Here is an authorized world task, with sufficient guaranteed power, a simple message, binding upon the saved consciences of His people, an inescapable obligation, and it involves evangelism, education, enlistment and cooperation.

CHRISTS SILENCES

What Jesus did not say in these forty days is interesting.

He seems to have made no reference to His mother. He had already committed her to John, the beloved disciple, and put on him the obligation to see after her. He made no reference, so far as the record goes, to John, the beloved disciple, no reference to baptism except to command that it be practiced. He was silent on the financial problem except as it is involved in carrying out the commission. He made no reference to His churches, and on many other important matters He seems to have been silent.

He evidently had finished His message on these vital matters before His resurrection, or sufficient had been said to satisfy the divinely inspiring mind and the will of God in this matter.

His silence on any of these great questions does not at all mean His neglect of them, nor does it mean to take any of the emphasis off them that He had put on them during the days of His flesh! But He did major on His loving orders to His churches and people to carry His gospel around the world.

LOVES BINDING DEBTORSHIP

I would say that the Master put major emphasis on another matter, as recorded in the twenty-first chapter of John.

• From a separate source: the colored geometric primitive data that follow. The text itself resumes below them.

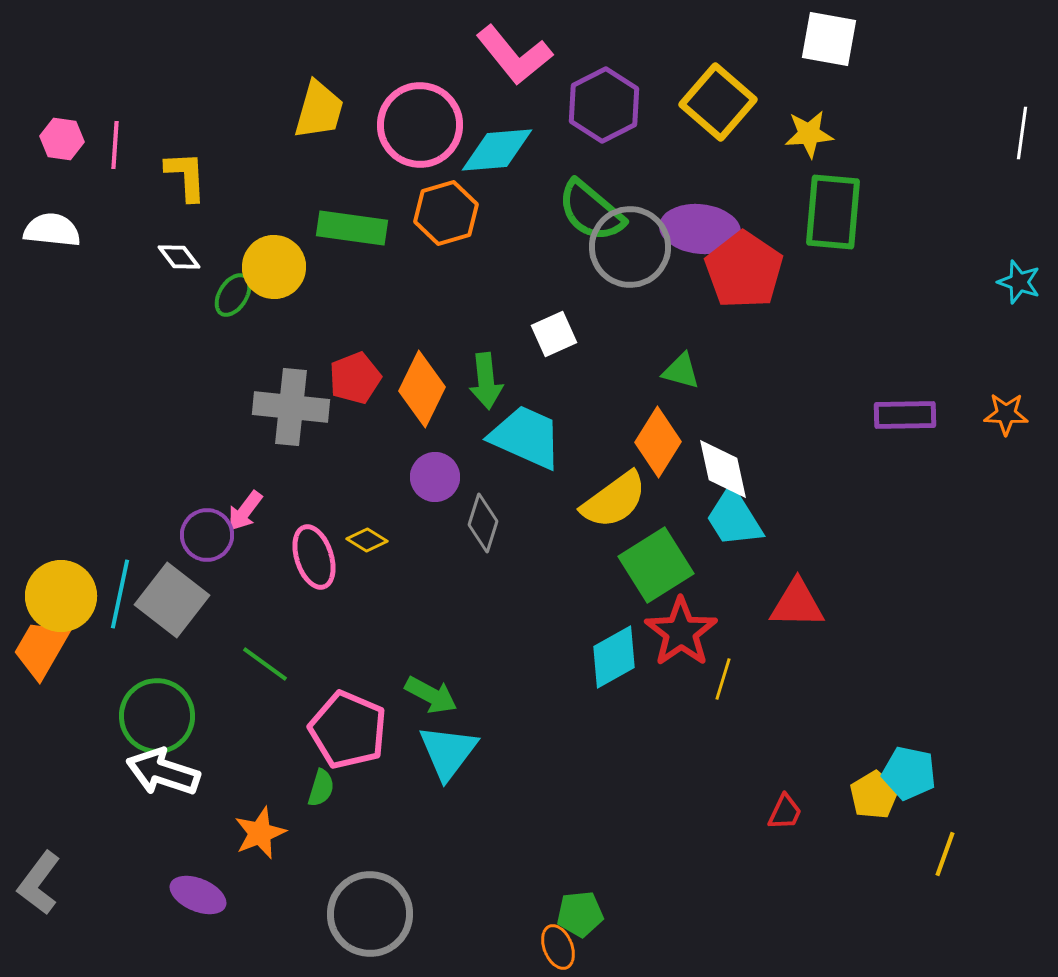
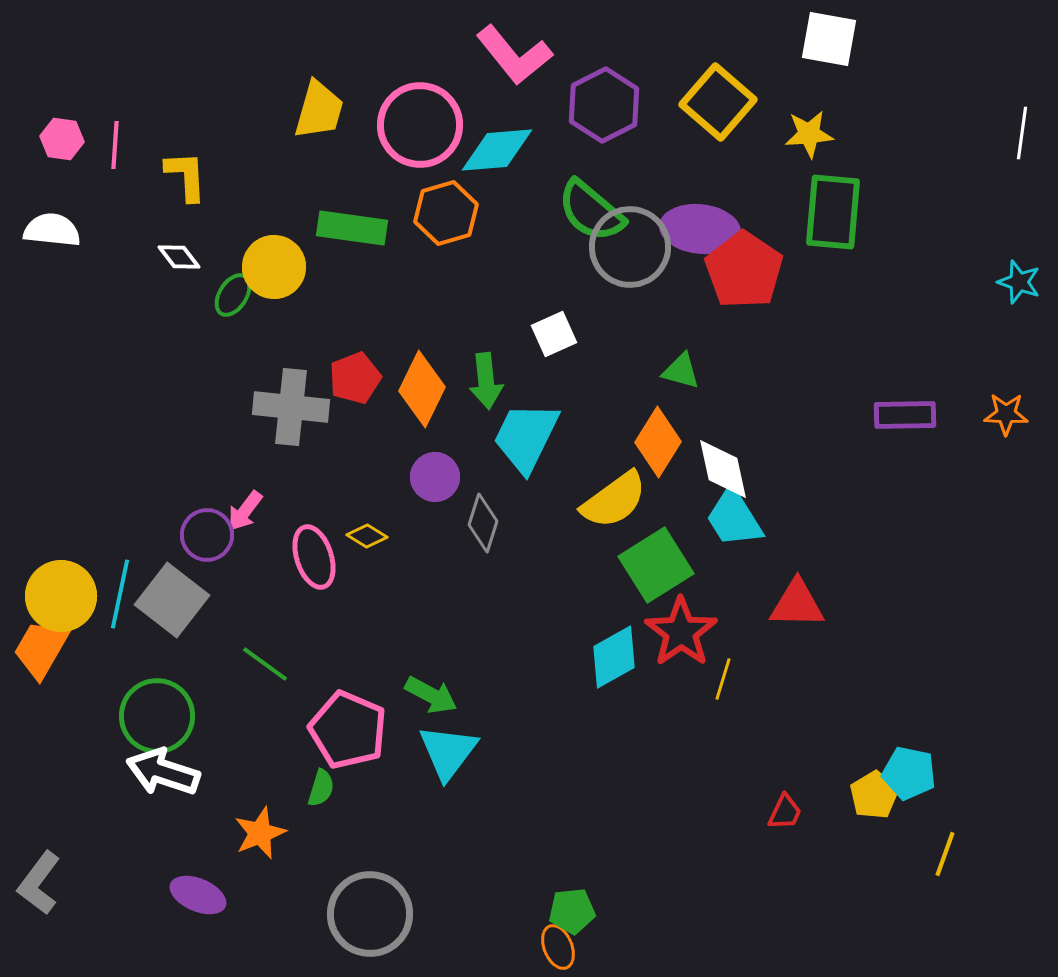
cyan trapezoid at (526, 437): rotated 88 degrees counterclockwise
yellow diamond at (367, 540): moved 4 px up
green pentagon at (580, 914): moved 8 px left, 3 px up
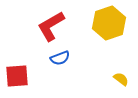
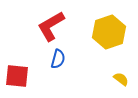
yellow hexagon: moved 9 px down
blue semicircle: moved 2 px left, 1 px down; rotated 54 degrees counterclockwise
red square: rotated 10 degrees clockwise
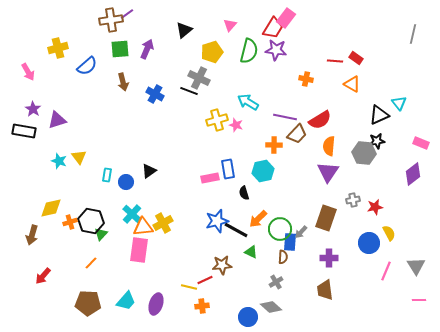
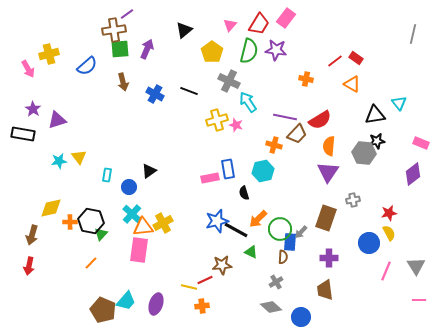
brown cross at (111, 20): moved 3 px right, 10 px down
red trapezoid at (273, 28): moved 14 px left, 4 px up
yellow cross at (58, 48): moved 9 px left, 6 px down
yellow pentagon at (212, 52): rotated 20 degrees counterclockwise
red line at (335, 61): rotated 42 degrees counterclockwise
pink arrow at (28, 72): moved 3 px up
gray cross at (199, 78): moved 30 px right, 3 px down
cyan arrow at (248, 102): rotated 25 degrees clockwise
black triangle at (379, 115): moved 4 px left; rotated 15 degrees clockwise
black rectangle at (24, 131): moved 1 px left, 3 px down
orange cross at (274, 145): rotated 14 degrees clockwise
cyan star at (59, 161): rotated 28 degrees counterclockwise
blue circle at (126, 182): moved 3 px right, 5 px down
red star at (375, 207): moved 14 px right, 6 px down
orange cross at (70, 222): rotated 16 degrees clockwise
red arrow at (43, 276): moved 14 px left, 10 px up; rotated 30 degrees counterclockwise
brown pentagon at (88, 303): moved 15 px right, 7 px down; rotated 20 degrees clockwise
blue circle at (248, 317): moved 53 px right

After the night of fruitless angling the disciples, with their empty nets, saw the Saviour coming to them in the mists of the early morning. They at first did not recognize Him, but He made Himself known. He filled their nets. He called them to shore and fed them with a morning meal, and warmed them by a fire which He had made; and then He asked a question. He propounded it three times.

He shot it straight at the heart of Simon, but I think He meant it to bear upon the consciences of the other six disciples, and upon yours and mine as well. He said, “Lovest thou me more than these?

What was included in the bounds of this question of contrast and comparison?

There were the nets, the fishes, representing Simon’s business and his pleasure; and there were the disciples, who represented his comrades and his fellowships. Just what the Saviour meant I do not know, but am inclined to believe that He meant all that tugs at the human heart, whether business, pleasure, friends, family, ambition, money, or whatever knocks at the door of the soul for affection.

The Saviour was about to leave the earth. He had a big task. He left it to His disciples and to those who would believe on His name through their preaching. He had a right to ask these disciples how much they loved Him.

The basis of all human achievement in many of its deeper meanings is love. And Christ based the prosperity of the future on the devotion that men had to Him.

When He got Simon’s answer He assigned the task, “Feed my lambs, my little sheep, my sheep.”

This is an important question. “If you love me, serve me.” And He magnified here our responsibilities. God’s people must pass God’s spiritual food on to all classes and ages of men.

There is much that rests on our hearts which is described by the debtorship of love.

God’s other name is Love, and He desires of us love’s service. We cannot pay any debt we owe to Christ, and one of the largest of all debts is love’s debtorship. When we look at Christ’s emphasis on the mission obligations in the light of love’s debtorship it becomes a mammoth affair and ought not to be shirked nor dodged nor disregarded. God allows no shifts in love’s obligation.

Looking back over the grave and cross and Garden and the price He paid, love’s redemption price, He certainly had a right to ask you and me and all of His disciples this question, “Lovest thou me more than these?” “If so, feed, feed my lambs, my sheep.” And one of His ascension expectations of all of us is that we seek to pay love’s eternal debtorship.